DIRECTIONS
Copy every line that contains the string "logo" from the entries below.

DATASET RECORDS
►
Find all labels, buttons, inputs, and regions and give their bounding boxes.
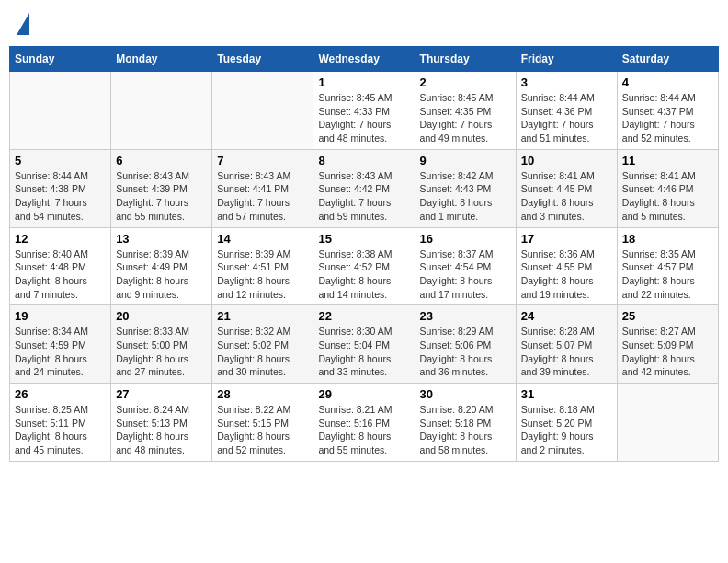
day-info: Sunrise: 8:41 AMSunset: 4:46 PMDaylight:…: [622, 169, 713, 224]
day-info: Sunrise: 8:28 AMSunset: 5:07 PMDaylight:…: [521, 325, 612, 379]
day-number: 28: [217, 387, 308, 401]
day-info: Sunrise: 8:30 AMSunset: 5:04 PMDaylight:…: [318, 325, 409, 379]
day-info: Sunrise: 8:41 AMSunset: 4:45 PMDaylight:…: [521, 169, 612, 224]
calendar-week-row: 26Sunrise: 8:25 AMSunset: 5:11 PMDayligh…: [10, 384, 719, 462]
calendar-cell: 15Sunrise: 8:38 AMSunset: 4:52 PMDayligh…: [313, 227, 415, 305]
day-number: 1: [318, 75, 409, 89]
day-number: 14: [217, 232, 308, 246]
day-info: Sunrise: 8:21 AMSunset: 5:16 PMDaylight:…: [318, 403, 409, 457]
day-info: Sunrise: 8:25 AMSunset: 5:11 PMDaylight:…: [15, 403, 106, 457]
calendar-table: SundayMondayTuesdayWednesdayThursdayFrid…: [9, 46, 719, 462]
calendar-cell: 17Sunrise: 8:36 AMSunset: 4:55 PMDayligh…: [516, 227, 617, 305]
day-number: 29: [318, 387, 409, 401]
day-number: 16: [420, 232, 511, 246]
calendar-cell: [617, 384, 718, 462]
day-info: Sunrise: 8:43 AMSunset: 4:39 PMDaylight:…: [116, 169, 207, 224]
calendar-cell: 20Sunrise: 8:33 AMSunset: 5:00 PMDayligh…: [111, 305, 212, 384]
day-info: Sunrise: 8:20 AMSunset: 5:18 PMDaylight:…: [420, 403, 511, 457]
day-number: 15: [318, 232, 409, 246]
day-info: Sunrise: 8:43 AMSunset: 4:42 PMDaylight:…: [318, 169, 409, 224]
day-number: 19: [15, 309, 106, 323]
day-number: 22: [318, 309, 409, 323]
calendar-week-row: 1Sunrise: 8:45 AMSunset: 4:33 PMDaylight…: [10, 72, 719, 150]
calendar-cell: 1Sunrise: 8:45 AMSunset: 4:33 PMDaylight…: [313, 72, 415, 150]
day-info: Sunrise: 8:35 AMSunset: 4:57 PMDaylight:…: [622, 247, 713, 302]
page-header: [9, 9, 719, 39]
calendar-cell: 2Sunrise: 8:45 AMSunset: 4:35 PMDaylight…: [415, 72, 516, 150]
calendar-cell: 13Sunrise: 8:39 AMSunset: 4:49 PMDayligh…: [111, 227, 212, 305]
day-info: Sunrise: 8:37 AMSunset: 4:54 PMDaylight:…: [420, 247, 511, 302]
day-number: 27: [116, 387, 207, 401]
calendar-cell: 8Sunrise: 8:43 AMSunset: 4:42 PMDaylight…: [313, 149, 415, 227]
day-number: 7: [217, 154, 308, 167]
day-number: 31: [521, 387, 612, 401]
calendar-cell: 29Sunrise: 8:21 AMSunset: 5:16 PMDayligh…: [313, 384, 415, 462]
day-info: Sunrise: 8:42 AMSunset: 4:43 PMDaylight:…: [420, 169, 511, 224]
day-info: Sunrise: 8:38 AMSunset: 4:52 PMDaylight:…: [318, 247, 409, 302]
calendar-cell: 19Sunrise: 8:34 AMSunset: 4:59 PMDayligh…: [10, 305, 111, 384]
day-info: Sunrise: 8:43 AMSunset: 4:41 PMDaylight:…: [217, 169, 308, 224]
calendar-cell: 18Sunrise: 8:35 AMSunset: 4:57 PMDayligh…: [617, 227, 718, 305]
calendar-cell: 30Sunrise: 8:20 AMSunset: 5:18 PMDayligh…: [415, 384, 516, 462]
day-number: 3: [521, 75, 612, 89]
calendar-cell: 7Sunrise: 8:43 AMSunset: 4:41 PMDaylight…: [212, 149, 313, 227]
calendar-week-row: 5Sunrise: 8:44 AMSunset: 4:38 PMDaylight…: [10, 149, 719, 227]
logo: [15, 13, 29, 35]
day-info: Sunrise: 8:27 AMSunset: 5:09 PMDaylight:…: [622, 325, 713, 379]
calendar-cell: 5Sunrise: 8:44 AMSunset: 4:38 PMDaylight…: [10, 149, 111, 227]
day-number: 18: [622, 232, 713, 246]
day-number: 26: [15, 387, 106, 401]
day-info: Sunrise: 8:44 AMSunset: 4:36 PMDaylight:…: [521, 91, 612, 145]
day-number: 10: [521, 154, 612, 167]
calendar-week-row: 12Sunrise: 8:40 AMSunset: 4:48 PMDayligh…: [10, 227, 719, 305]
column-header-thursday: Thursday: [415, 47, 516, 72]
day-info: Sunrise: 8:44 AMSunset: 4:38 PMDaylight:…: [15, 169, 106, 224]
day-number: 5: [15, 154, 106, 167]
calendar-cell: 12Sunrise: 8:40 AMSunset: 4:48 PMDayligh…: [10, 227, 111, 305]
calendar-cell: 3Sunrise: 8:44 AMSunset: 4:36 PMDaylight…: [516, 72, 617, 150]
calendar-cell: 31Sunrise: 8:18 AMSunset: 5:20 PMDayligh…: [516, 384, 617, 462]
day-info: Sunrise: 8:32 AMSunset: 5:02 PMDaylight:…: [217, 325, 308, 379]
day-info: Sunrise: 8:36 AMSunset: 4:55 PMDaylight:…: [521, 247, 612, 302]
day-number: 2: [420, 75, 511, 89]
column-header-monday: Monday: [111, 47, 212, 72]
day-info: Sunrise: 8:40 AMSunset: 4:48 PMDaylight:…: [15, 247, 106, 302]
day-number: 13: [116, 232, 207, 246]
calendar-header-row: SundayMondayTuesdayWednesdayThursdayFrid…: [10, 47, 719, 72]
calendar-cell: 27Sunrise: 8:24 AMSunset: 5:13 PMDayligh…: [111, 384, 212, 462]
day-info: Sunrise: 8:18 AMSunset: 5:20 PMDaylight:…: [521, 403, 612, 457]
day-info: Sunrise: 8:29 AMSunset: 5:06 PMDaylight:…: [420, 325, 511, 379]
calendar-cell: 16Sunrise: 8:37 AMSunset: 4:54 PMDayligh…: [415, 227, 516, 305]
day-number: 21: [217, 309, 308, 323]
day-number: 30: [420, 387, 511, 401]
calendar-cell: 26Sunrise: 8:25 AMSunset: 5:11 PMDayligh…: [10, 384, 111, 462]
calendar-cell: 22Sunrise: 8:30 AMSunset: 5:04 PMDayligh…: [313, 305, 415, 384]
day-number: 23: [420, 309, 511, 323]
calendar-cell: 6Sunrise: 8:43 AMSunset: 4:39 PMDaylight…: [111, 149, 212, 227]
day-info: Sunrise: 8:24 AMSunset: 5:13 PMDaylight:…: [116, 403, 207, 457]
calendar-cell: 28Sunrise: 8:22 AMSunset: 5:15 PMDayligh…: [212, 384, 313, 462]
calendar-cell: 24Sunrise: 8:28 AMSunset: 5:07 PMDayligh…: [516, 305, 617, 384]
calendar-cell: [212, 72, 313, 150]
column-header-tuesday: Tuesday: [212, 47, 313, 72]
day-info: Sunrise: 8:39 AMSunset: 4:51 PMDaylight:…: [217, 247, 308, 302]
column-header-friday: Friday: [516, 47, 617, 72]
logo-triangle-icon: [17, 13, 29, 35]
calendar-cell: [111, 72, 212, 150]
calendar-cell: 10Sunrise: 8:41 AMSunset: 4:45 PMDayligh…: [516, 149, 617, 227]
column-header-saturday: Saturday: [617, 47, 718, 72]
calendar-cell: 21Sunrise: 8:32 AMSunset: 5:02 PMDayligh…: [212, 305, 313, 384]
day-number: 8: [318, 154, 409, 167]
day-number: 9: [420, 154, 511, 167]
day-number: 25: [622, 309, 713, 323]
day-number: 24: [521, 309, 612, 323]
calendar-cell: 11Sunrise: 8:41 AMSunset: 4:46 PMDayligh…: [617, 149, 718, 227]
day-info: Sunrise: 8:22 AMSunset: 5:15 PMDaylight:…: [217, 403, 308, 457]
calendar-cell: 14Sunrise: 8:39 AMSunset: 4:51 PMDayligh…: [212, 227, 313, 305]
day-info: Sunrise: 8:39 AMSunset: 4:49 PMDaylight:…: [116, 247, 207, 302]
logo-text: [15, 13, 29, 35]
calendar-cell: 9Sunrise: 8:42 AMSunset: 4:43 PMDaylight…: [415, 149, 516, 227]
calendar-week-row: 19Sunrise: 8:34 AMSunset: 4:59 PMDayligh…: [10, 305, 719, 384]
day-info: Sunrise: 8:45 AMSunset: 4:35 PMDaylight:…: [420, 91, 511, 145]
day-number: 17: [521, 232, 612, 246]
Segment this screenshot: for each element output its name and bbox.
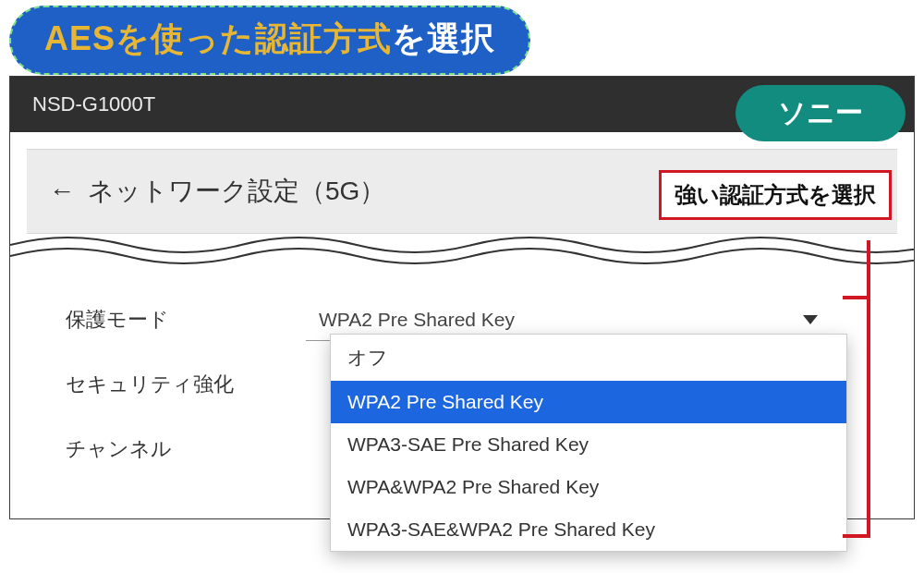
◄
SOLVED PROBLEM
logo: [15, 13, 29, 35]
logo-triangle-icon: [17, 13, 29, 35]
logo-text: [15, 13, 29, 35]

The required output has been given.